Governo quer menos 225 mil urgências e poupar nos medicamentos

Gastos com remédios aumentaram défice. Governo aposta na negociação e na compra centralizada para conseguir poupanças

O Ministério da Saúde quer reduzir neste ano as urgências em 3,7% e apostar na negociação com as farmacêuticas e na compra centralizada para poupar nos gastos com medicação. O Serviço Nacional de Saúde (SNS) fechou 2015 com um saldo negativo de 259 milhões de euros, quando o previsto era um prejuízo de 30 milhões. O défice esperado para 2016 é de 179 milhões. O ministro Adalberto Campos Fernandes explicou ontem que o acréscimo do défice se deveu ao aumento de custos com medicamentos para a hepatite c, alguns oncológicos e exames de diagnóstico.

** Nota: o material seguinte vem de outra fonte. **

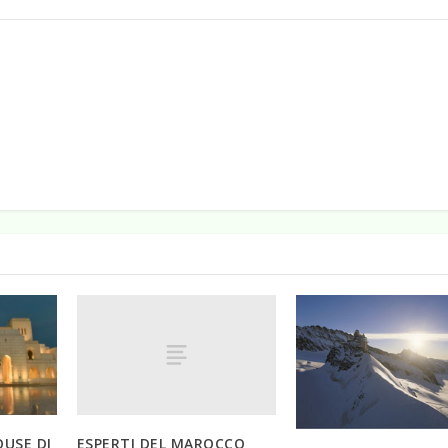
ESPERTI DEL MAROCCO
OUSE DI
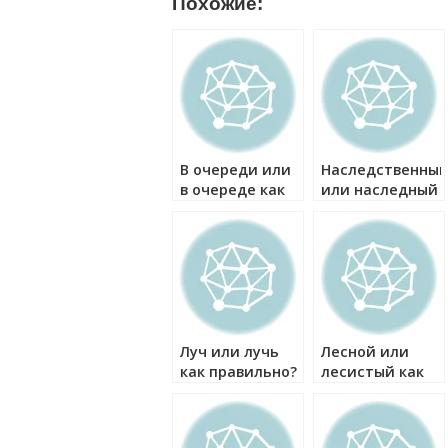
Похожие:
В очереди или
Наследственны
в очереде как
или наследный
правильно?
как правильно?
Луч или лучь
Лесной или
как правильно?
лесистый как
правильно?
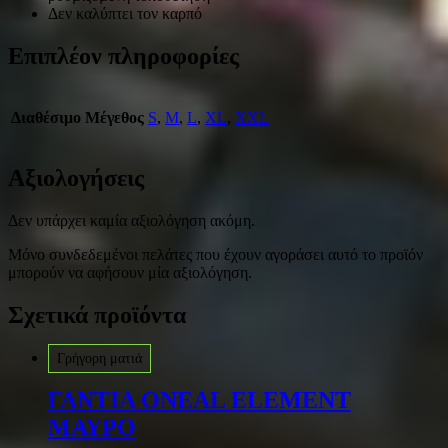
Δεν καλύπτει τον καρπό
Επιπλέον πληροφορίες
Διαθέσιμο Μέγεθος
S
,
M
,
L
,
XL
,
XXL
Αξιολογήσεις
Δεν υπάρχει καμία αξιολόγηση ακόμη.
Μόνο συνδεδεμένοι πελάτες που έχουν αγοράσει αυτό το προϊόν
μπορούν να αφήσουν μία αξιολόγηση.
Σχετικά προϊόντα
Γρήγορη ματιά
ΓΑΝΤΙΑ ONEAL ELEMENT
ΜΑΥΡΟ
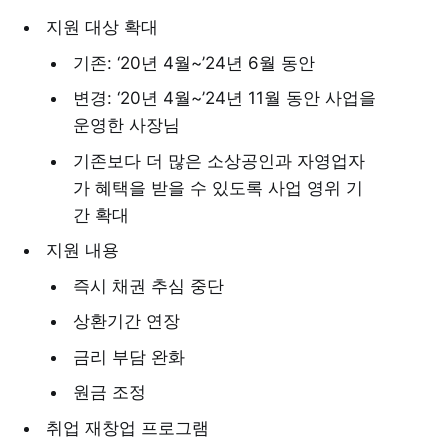
지원 대상 확대
기존: ‘20년 4월~’24년 6월 동안
변경: ‘20년 4월~’24년 11월 동안 사업을
운영한 사장님
기존보다 더 많은 소상공인과 자영업자
가 혜택을 받을 수 있도록 사업 영위 기
간 확대
지원 내용
즉시 채권 추심 중단
상환기간 연장
금리 부담 완화
원금 조정
취업 재창업 프로그램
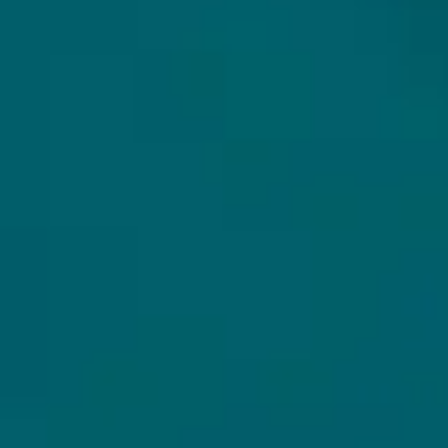
Alle bieren
Bierpakketten
Sale %
Biersoorten
Bierbrouwerijen
WIJ VERZENDEN MET
Cadeaubon
Copyright Hops & Hopes ©2026 - Dé beste webshop voor het online kopen van unieke en
exclusieve speciaalbieren. Laat je verrassen door ons bijzondere aanbod aan
speciaalbieren, craftbier en bierpakketten die wij tijdens onze bierexpeditie voor jou
hebben weten te verzamelen. Omdat ons aanbod soms limited bieren of Barrel Aged bieren
in kleine batches bevat, hebben we geen vast aanbod en ontdek jij wekelijks nieuwe
bijzondere speciaalbieren. Dus bestel online bijzondere speciaalbieren bij Hops&Hopes.
Hops & Hopes, want waar hop is, is hoop!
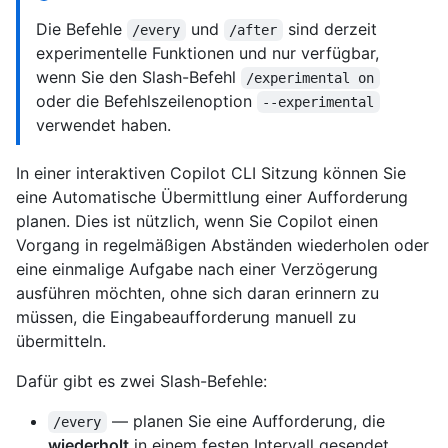
Die Befehle
und
sind derzeit
/every
/after
experimentelle Funktionen und nur verfügbar,
wenn Sie den Slash-Befehl
/experimental on
oder die Befehlszeilenoption
‑‑experimental
verwendet haben.
In einer interaktiven Copilot CLI Sitzung können Sie
eine Automatische Übermittlung einer Aufforderung
planen. Dies ist nützlich, wenn Sie Copilot einen
Vorgang in regelmäßigen Abständen wiederholen oder
eine einmalige Aufgabe nach einer Verzögerung
ausführen möchten, ohne sich daran erinnern zu
müssen, die Eingabeaufforderung manuell zu
übermitteln.
Dafür gibt es zwei Slash-Befehle:
— planen Sie eine Aufforderung, die
/every
wiederholt
in einem festen Intervall gesendet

O governante já tinha afirmado a intenção de reorientar a procura das urgências - por ano, registam-se em média seis milhões - para os centros de saúde, com mais serviços e isenção de taxas moderadoras a quem vai referenciado pelo médico de família. A estimativa para este ano são menos 3,7% de urgências, ou seja, menos 225 mil episódios. Inferior aos 10% inicialmente pretendidos e que significariam a poupança de 48 milhões de euros. Ao mesmo tempo quer aumentar as consultas nos hospitais (mais 191 mil), as cirurgias programadas (mais 15 mil) e as sessões em hospital de dia (mais 20 mil).

Questionado na audição do Orçamento do Estado sobre a redução de recursos financeiros para os hospitais, o ministro Adalberto Campos Fernandes afirmou que é natural que isso aconteça até por algumas medidas que estão em negociação, como a entrega de medicamentos para o VIH pelas farmácias. O que implica um desvio do valor que antes era dos hospitais para as farmácias. Em relação às horas extraordinárias, frisou que "não devem pesar mais de 3% a 4% no valor com recursos humanos em vez dos 10% dos últimos anos".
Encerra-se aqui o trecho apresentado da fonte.